Mom was an excellent parent. Strict but never, ever unfair. (Except when I, at a young age, called her a liar because she, for the first time ever, accused me of something I hadn’t done.) My perspective may be a little skewed, because, as my sisters point out, I had older parents, who had been well broken in by the time I came around. Judging from some stories I’ve heard this week, this is almost certainly an accurate interpretation.

When, at 2 or 3, I needed to be instructed in the art of, “Don’t get too close to the street,” Mom painted a line on a rock at the edge of the driveway, and said, “Don’t go past that line.” When I broke a treasured piggy bank at age 4, she explained that she would fix it this time, but if I left it on the edge of the bed again, and it broke, it would be destined for the rubbish bin. I did, and it did. I was sad, but she was true to her word, and eminently just.

Mom and Dad, before They Improved the Family with Adoption
Mom and Dad, before They Improved the Family with Adoption

She would often explain how things worked. I remember seeing the Apollo 15 or 16 launch on TV, and having her explain that the Saturn V was bringing people to the moon.

And, Mom loved babies.

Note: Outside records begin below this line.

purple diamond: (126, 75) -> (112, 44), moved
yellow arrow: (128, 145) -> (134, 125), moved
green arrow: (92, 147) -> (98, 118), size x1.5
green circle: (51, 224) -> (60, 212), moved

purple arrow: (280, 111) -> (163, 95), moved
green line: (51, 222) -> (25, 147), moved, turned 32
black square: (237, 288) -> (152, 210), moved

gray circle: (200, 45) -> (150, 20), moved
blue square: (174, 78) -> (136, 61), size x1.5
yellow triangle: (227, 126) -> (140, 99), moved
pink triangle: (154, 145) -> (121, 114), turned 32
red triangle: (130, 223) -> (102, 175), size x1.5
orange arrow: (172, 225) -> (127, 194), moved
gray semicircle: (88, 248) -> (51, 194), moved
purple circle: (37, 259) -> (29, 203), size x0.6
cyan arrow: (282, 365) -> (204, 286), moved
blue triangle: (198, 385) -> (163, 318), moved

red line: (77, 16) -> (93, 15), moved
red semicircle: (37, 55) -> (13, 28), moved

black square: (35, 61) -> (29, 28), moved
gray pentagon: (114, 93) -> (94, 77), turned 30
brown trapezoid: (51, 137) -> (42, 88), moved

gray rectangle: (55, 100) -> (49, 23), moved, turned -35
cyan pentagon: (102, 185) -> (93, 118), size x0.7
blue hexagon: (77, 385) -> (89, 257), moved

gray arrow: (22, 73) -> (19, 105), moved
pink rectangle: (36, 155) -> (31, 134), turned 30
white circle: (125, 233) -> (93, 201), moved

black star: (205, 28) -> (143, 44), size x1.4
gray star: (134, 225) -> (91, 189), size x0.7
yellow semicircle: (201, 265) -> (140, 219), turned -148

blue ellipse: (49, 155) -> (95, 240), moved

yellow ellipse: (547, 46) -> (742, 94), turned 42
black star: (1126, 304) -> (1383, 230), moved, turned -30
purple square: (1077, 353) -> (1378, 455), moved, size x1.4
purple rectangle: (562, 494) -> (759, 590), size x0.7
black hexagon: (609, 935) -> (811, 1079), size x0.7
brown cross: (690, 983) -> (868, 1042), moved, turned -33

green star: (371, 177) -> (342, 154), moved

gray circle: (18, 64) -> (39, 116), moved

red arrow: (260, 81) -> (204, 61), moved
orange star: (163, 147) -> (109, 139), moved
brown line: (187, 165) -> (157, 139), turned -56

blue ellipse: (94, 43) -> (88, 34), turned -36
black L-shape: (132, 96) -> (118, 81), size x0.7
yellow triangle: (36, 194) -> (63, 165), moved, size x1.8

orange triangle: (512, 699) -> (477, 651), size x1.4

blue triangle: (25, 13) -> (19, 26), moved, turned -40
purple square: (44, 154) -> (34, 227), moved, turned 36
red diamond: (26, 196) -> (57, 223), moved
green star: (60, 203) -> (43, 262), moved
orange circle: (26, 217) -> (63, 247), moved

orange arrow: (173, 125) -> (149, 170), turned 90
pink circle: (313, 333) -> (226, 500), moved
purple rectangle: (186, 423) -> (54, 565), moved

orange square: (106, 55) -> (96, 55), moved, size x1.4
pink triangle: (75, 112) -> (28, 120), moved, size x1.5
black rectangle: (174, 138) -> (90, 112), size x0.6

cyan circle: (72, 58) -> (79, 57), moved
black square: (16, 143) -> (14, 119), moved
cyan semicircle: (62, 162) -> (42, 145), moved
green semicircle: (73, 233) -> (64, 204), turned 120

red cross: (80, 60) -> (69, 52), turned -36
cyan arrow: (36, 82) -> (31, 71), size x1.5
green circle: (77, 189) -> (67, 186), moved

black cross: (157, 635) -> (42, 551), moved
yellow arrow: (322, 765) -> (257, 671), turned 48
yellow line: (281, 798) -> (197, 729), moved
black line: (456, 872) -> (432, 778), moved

She did foster care for, we think, 57 of them. She retired from foster care, later in her life, at least four times. My friend Tim called them “trade-ins.” One time, while returning a trade-in back to Boston, she was in tears. A young Paul John patted her on the arm and said, “Don’t worry, we’ll get you another one.”

Mom was very humble about this, indeed about everything. “I didn’t want it to seem like I was trying to do some big thing … I didn’t want the Lord to think that I was bragging.” Even days before her death, she was fretful that she hadn’t done a good enough job. I suppose all mothers suffer this unending guilt, and she had so many children who called her Mother.

We were so very blessed to be entrusted to her.